### SUPPLIED MATERIAL

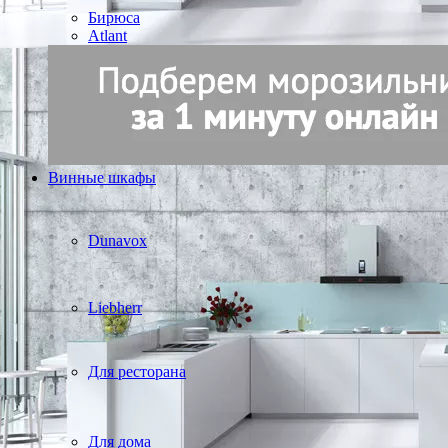
Бирюса
Atlant
Винные шкафы
Dunavox
Liebherr
Для ресторана
Для дома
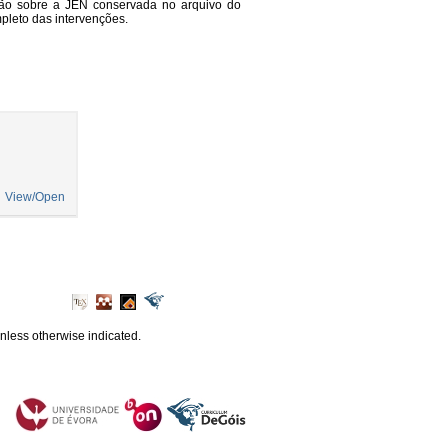
ção sobre a JEN conservada no arquivo do
pleto das intervenções.
View/Open
unless otherwise indicated.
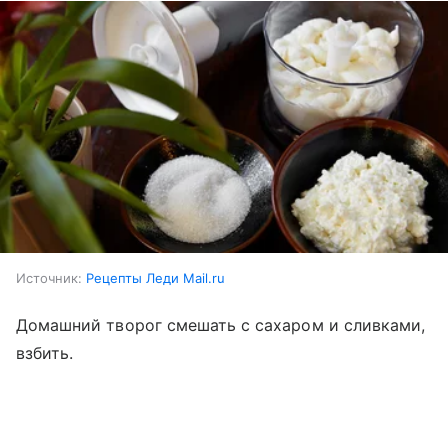
Источник:
Рецепты Леди Mail.ru
Домашний творог смешать с сахаром и сливками,
взбить.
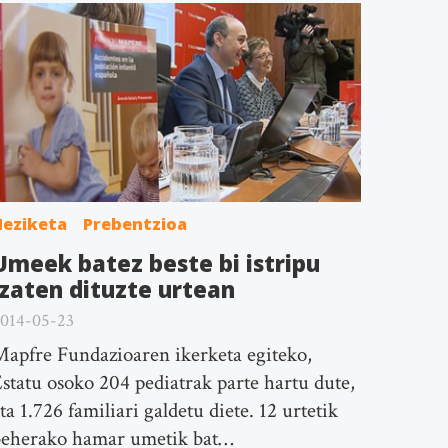
Heziketa
Prebentzioa
Umeek batez beste bi istripu
izaten dituzte urtean
014-05-23
apfre Fundazioaren ikerketa egiteko,
statu osoko 204 pediatrak parte hartu dute,
ta 1.726 familiari galdetu diete. 12 urtetik
beherako hamar umetik bat…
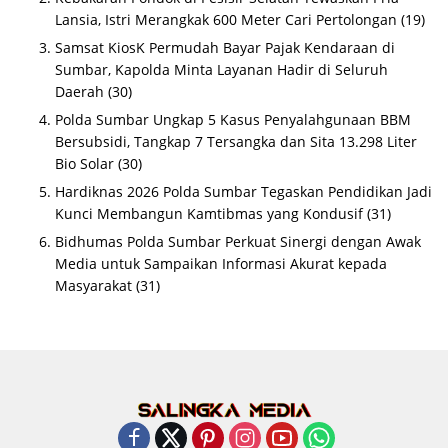
Lansia, Istri Merangkak 600 Meter Cari Pertolongan
(19)
Samsat KiosK Permudah Bayar Pajak Kendaraan di
Sumbar, Kapolda Minta Layanan Hadir di Seluruh
Daerah
(30)
Polda Sumbar Ungkap 5 Kasus Penyalahgunaan BBM
Bersubsidi, Tangkap 7 Tersangka dan Sita 13.298 Liter
Bio Solar
(30)
Hardiknas 2026 Polda Sumbar Tegaskan Pendidikan Jadi
Kunci Membangun Kamtibmas yang Kondusif
(31)
Bidhumas Polda Sumbar Perkuat Sinergi dengan Awak
Media untuk Sampaikan Informasi Akurat kepada
Masyarakat
(31)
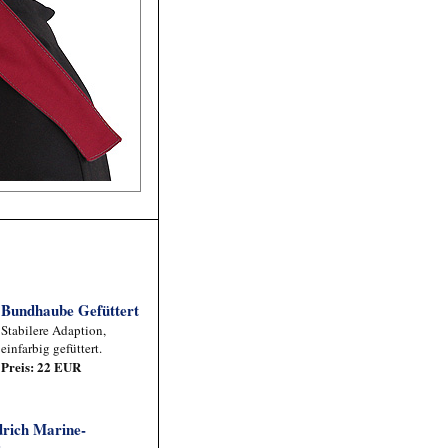
Bundhaube Gefüttert
Stabilere Adaption,
einfarbig gefüttert.
Preis: 22 EUR
drich Marine-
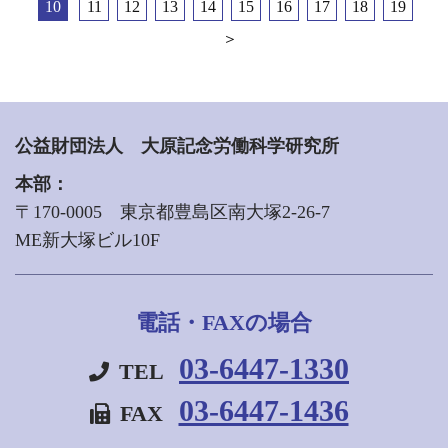
10
11
12
13
14
15
16
17
18
19
＞
公益財団法人 大原記念労働科学研究所
本部：
〒170-0005 東京都豊島区南大塚2-26-7
ME新大塚ビル10F
電話・FAXの場合
03-6447-1330
TEL
03-6447-1436
FAX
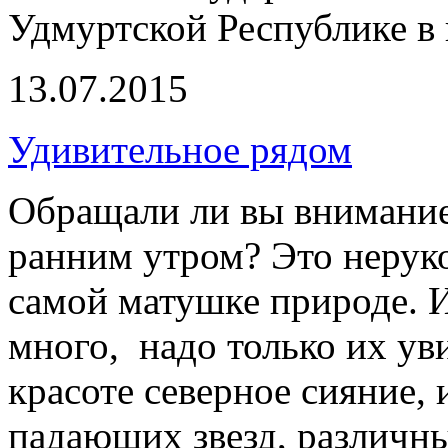
Удмуртской Республике в
13.07.2015
Удивительное рядом
Обращали ли вы внимание 
ранним утром? Это нерук
самой матушке природе. 
много, надо только их ув
красоте северное сияние,
падающих звезд, различны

### EXERCISE AIM
The material should be returned verbatim, with all images omitted.

### YOUR RESPONSE
Бирюса
Atlant
Винные шкафы
Dunavox
Liebherr
Для ресторана
Для дома
ção sobre a JEN conservada no arquivo do
pleto das intervenções.
View/Open
unless otherwise indicated.
Источник:
Рецепты Леди Mail.ru
Домашний творог смешать с сахаром и сливками,
взбить.
Heziketa
Prebentzioa
Umeek batez beste bi istripu
izaten dituzte urtean
014-05-23
apfre Fundazioaren ikerketa egiteko,
statu osoko 204 pediatrak parte hartu dute,
ta 1.726 familiari galdetu diete. 12 urtetik
beherako hamar umetik bat…
Lansia, Istri Merangkak 600 Meter Cari Pertolongan
(19)
Samsat KiosK Permudah Bayar Pajak Kendaraan di
Sumbar, Kapolda Minta Layanan Hadir di Seluruh
Daerah
(30)
Polda Sumbar Ungkap 5 Kasus Penyalahgunaan BBM
Bersubsidi, Tangkap 7 Tersangka dan Sita 13.298 Liter
Bio Solar
(30)
Hardiknas 2026 Polda Sumbar Tegaskan Pendidikan Jadi
Kunci Membangun Kamtibmas yang Kondusif
(31)
Bidhumas Polda Sumbar Perkuat Sinergi dengan Awak
Media untuk Sampaikan Informasi Akurat kepada
Masyarakat
(31)
Bundhaube Gefüttert
Stabilere Adaption,
einfarbig gefüttert.
Preis: 22 EUR
drich Marine-
10
11
12
13
14
15
16
17
18
19
＞
公益財団法人 大原記念労働科学研究所
本部：
〒170-0005 東京都豊島区南大塚2-26-7
ME新大塚ビル10F
電話・FAXの場合
03-6447-1330
TEL
03-6447-1436
FAX
Удмуртской Республике в
13.07.2015
Удивительное рядом
Обращали ли вы внимание 
ранним утром? Это нерук
самой матушке природе. 
много, надо только их ув
красоте северное сияние,
падающих звезд, различны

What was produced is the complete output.